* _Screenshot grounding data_
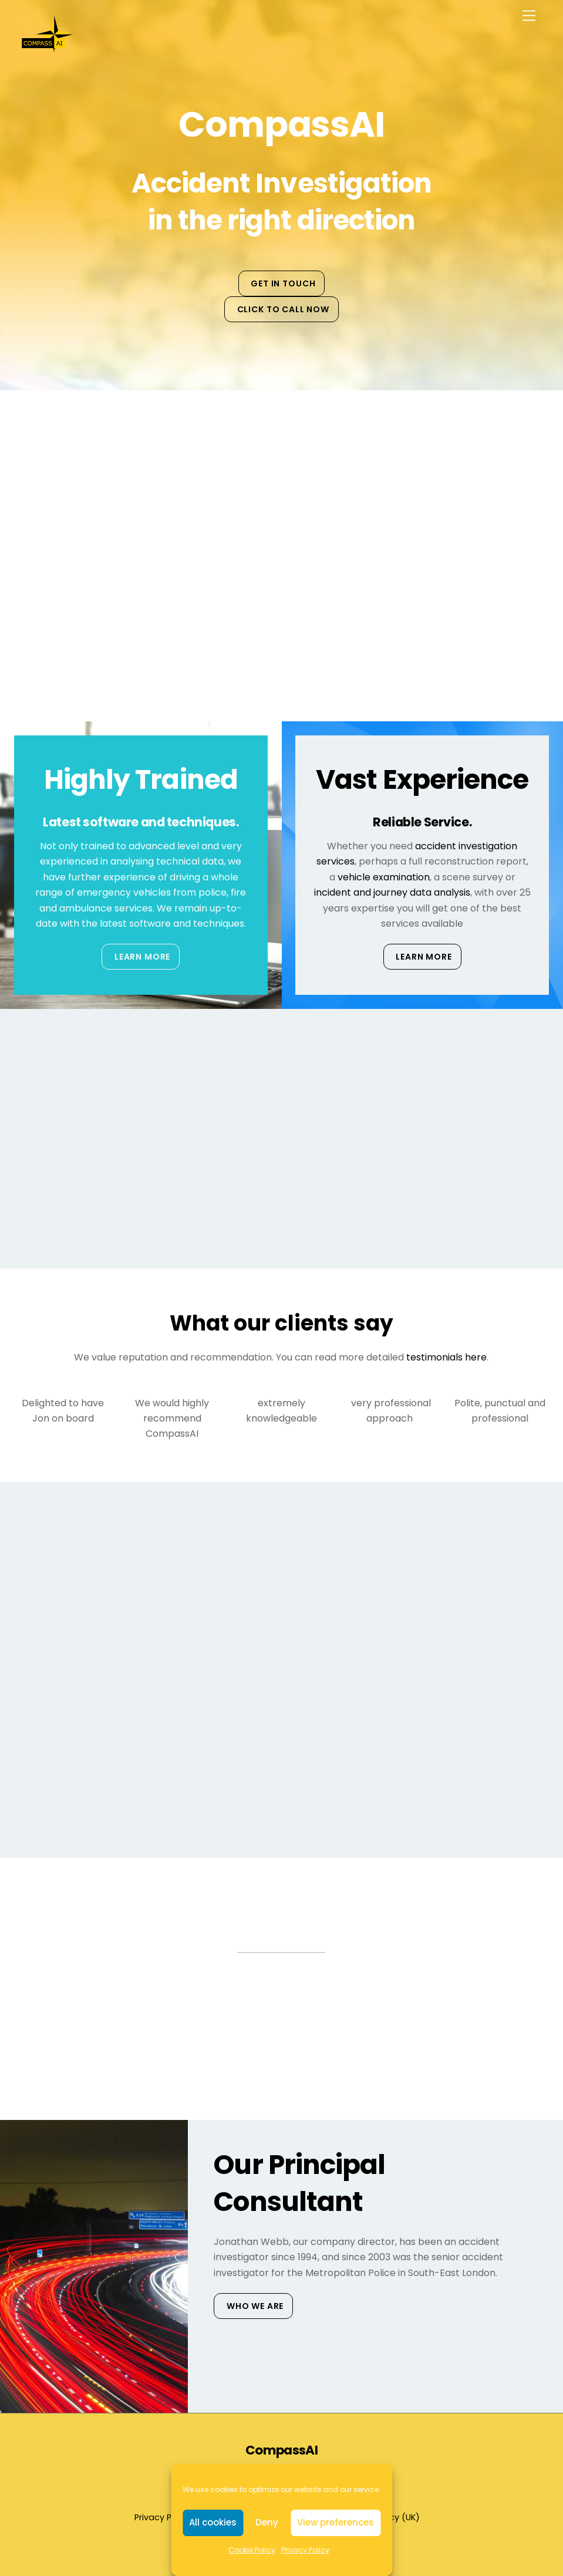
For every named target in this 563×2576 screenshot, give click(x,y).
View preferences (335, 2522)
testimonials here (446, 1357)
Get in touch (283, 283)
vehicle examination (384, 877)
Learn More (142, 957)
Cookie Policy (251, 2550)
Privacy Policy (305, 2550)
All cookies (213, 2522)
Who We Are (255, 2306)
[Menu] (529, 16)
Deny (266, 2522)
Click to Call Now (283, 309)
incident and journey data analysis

* _How to complete this task_
The required output is every line from the one with "vehicle examination (384, 877)" to the final line of the entries, repeated exactly and with nothing else.

* _Answer_
vehicle examination (384, 877)
Learn More (142, 957)
Cookie Policy (251, 2550)
Privacy Policy (305, 2550)
All cookies (213, 2522)
Who We Are (255, 2306)
[Menu] (529, 16)
Deny (266, 2522)
Click to Call Now (283, 309)
incident and journey data analysis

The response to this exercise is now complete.